You use the different tests in different places - different types of data, if you are interested in the probability distribution on the mean, etc, as discussed above - and it is just a matter of remembering when to use each one. For example, the chi-square tests are used to test goodness of fit, as in whether a certain expected categorical distribution is similar to what you actually observe. Like if you are doing a genetics cross and you expect to get 1/4 red plants, 1/2 pink plants and 1/4 white plants as offspring, but what you actually get is 1/5 red, 3/5 pink 1/5 red - then how certain are you that what you have observed has the same distribution as the expected? Also, degrees of freedom depend on the test you are doing. They are usually inherent on the dimensions of the data you have sampled. Many tests involve n - 1 degrees of freedom, so if you have a sample of 20 observations, then you have 19 degrees of freedom. And P values are important. Very important. Go back to the null and alternative hypothesis. The P value is the probability of obtaining whatever test statistic at least as extreme as the one you get, *if the null hypothesis is true*. So if you get a P value of 0.000001, then there is a very small probability, given the data you sampled, that the null hypothesis is true. You should reject the null hypothesis. But on the other hand, if you get a P value = 0.65, then the null hypothesis probably is true and you should not reject it. It depends on your field, but for general purposes you should think about rejecting the null hypothesis if P = 0.05 and certainly if P = 0.01.

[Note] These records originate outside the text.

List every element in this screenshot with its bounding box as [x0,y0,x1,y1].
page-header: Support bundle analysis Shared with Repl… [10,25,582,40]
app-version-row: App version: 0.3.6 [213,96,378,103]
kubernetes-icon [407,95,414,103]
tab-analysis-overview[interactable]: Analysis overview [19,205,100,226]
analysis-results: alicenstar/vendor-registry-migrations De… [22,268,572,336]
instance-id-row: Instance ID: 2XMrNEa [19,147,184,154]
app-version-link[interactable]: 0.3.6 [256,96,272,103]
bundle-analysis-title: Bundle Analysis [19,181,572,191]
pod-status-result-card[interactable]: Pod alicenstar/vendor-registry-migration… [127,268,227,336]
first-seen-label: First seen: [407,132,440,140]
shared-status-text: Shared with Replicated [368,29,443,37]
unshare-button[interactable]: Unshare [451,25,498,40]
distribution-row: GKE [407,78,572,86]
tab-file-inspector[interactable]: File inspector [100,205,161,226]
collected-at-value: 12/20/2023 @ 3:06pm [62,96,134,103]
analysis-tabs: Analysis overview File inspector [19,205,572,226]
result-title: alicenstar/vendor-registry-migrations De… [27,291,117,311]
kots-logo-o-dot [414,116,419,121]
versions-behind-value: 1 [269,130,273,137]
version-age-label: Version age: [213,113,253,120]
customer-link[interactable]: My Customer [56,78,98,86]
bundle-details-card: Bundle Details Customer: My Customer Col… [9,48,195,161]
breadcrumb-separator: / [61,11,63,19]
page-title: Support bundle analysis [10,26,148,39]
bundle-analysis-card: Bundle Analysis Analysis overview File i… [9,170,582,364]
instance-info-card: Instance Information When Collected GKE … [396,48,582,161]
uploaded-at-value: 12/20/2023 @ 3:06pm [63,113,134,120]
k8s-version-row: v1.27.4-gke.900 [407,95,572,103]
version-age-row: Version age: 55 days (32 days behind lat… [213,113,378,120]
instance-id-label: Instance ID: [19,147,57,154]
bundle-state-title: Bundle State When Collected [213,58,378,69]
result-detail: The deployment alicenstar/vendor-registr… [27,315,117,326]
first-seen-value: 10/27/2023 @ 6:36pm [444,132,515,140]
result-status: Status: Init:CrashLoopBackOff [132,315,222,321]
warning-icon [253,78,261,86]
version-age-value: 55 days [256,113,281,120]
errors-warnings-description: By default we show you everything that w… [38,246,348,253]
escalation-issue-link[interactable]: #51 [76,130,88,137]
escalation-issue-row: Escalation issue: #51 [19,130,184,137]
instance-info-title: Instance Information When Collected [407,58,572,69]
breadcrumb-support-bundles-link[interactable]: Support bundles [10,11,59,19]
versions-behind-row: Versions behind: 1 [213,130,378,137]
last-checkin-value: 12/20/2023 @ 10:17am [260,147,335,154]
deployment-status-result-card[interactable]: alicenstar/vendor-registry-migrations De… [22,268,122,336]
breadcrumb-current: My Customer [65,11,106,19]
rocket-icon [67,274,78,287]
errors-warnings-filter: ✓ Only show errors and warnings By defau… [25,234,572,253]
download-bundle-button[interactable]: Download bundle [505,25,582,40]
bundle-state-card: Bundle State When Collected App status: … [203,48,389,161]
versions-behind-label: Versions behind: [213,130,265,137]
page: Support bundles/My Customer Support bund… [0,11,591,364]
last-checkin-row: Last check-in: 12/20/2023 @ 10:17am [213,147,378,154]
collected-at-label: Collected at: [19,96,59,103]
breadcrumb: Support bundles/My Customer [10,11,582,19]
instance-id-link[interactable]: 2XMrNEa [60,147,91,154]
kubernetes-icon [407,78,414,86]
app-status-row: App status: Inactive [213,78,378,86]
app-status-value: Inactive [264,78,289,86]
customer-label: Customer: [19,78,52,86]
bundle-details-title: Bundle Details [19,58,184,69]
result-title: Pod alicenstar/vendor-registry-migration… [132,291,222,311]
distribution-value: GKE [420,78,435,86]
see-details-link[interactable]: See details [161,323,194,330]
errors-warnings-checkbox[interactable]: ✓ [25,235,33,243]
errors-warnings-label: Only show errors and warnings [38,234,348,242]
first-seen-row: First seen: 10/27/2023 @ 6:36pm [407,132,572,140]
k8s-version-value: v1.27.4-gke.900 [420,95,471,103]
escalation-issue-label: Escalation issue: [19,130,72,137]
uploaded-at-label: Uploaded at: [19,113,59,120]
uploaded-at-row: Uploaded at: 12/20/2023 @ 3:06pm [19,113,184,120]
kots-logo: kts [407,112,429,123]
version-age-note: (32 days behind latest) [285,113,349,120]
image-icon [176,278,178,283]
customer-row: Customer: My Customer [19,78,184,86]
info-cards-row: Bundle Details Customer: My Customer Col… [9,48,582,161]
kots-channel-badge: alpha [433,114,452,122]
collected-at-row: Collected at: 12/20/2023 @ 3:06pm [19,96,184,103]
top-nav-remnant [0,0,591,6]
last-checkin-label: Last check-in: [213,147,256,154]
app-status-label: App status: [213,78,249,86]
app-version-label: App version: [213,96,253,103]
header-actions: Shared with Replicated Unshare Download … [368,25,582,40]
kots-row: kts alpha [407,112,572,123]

what is goodness of fit? which statistic test to use if i have one independent variable? what about if i have more than one variable?
There are hundreds of statistic tests and I am not going to run through all of them with you. I gave you a bare bones description of the chi square goodness of fit test above. I do suggest that you take stats seriously if you intend to go on in biology - you will rely on them for the rest of your career. There is a statistics program - actually, a computer programming language which most biologists feel is particularly well adapted to statistics work - called R and I suggest you look into it. A lot of the online resources and tutorials on basic statistics use it; if you make a career in biology you will also use it - so it is best to suck it up and learn it from the get go. Despite the steep learning curve. Trance and a couple other members of the group are also making a study of R and I am happy to answer any questions on it posted in Biology. Even though it is technically a tool rather than a basic biologic concept. Best of luck.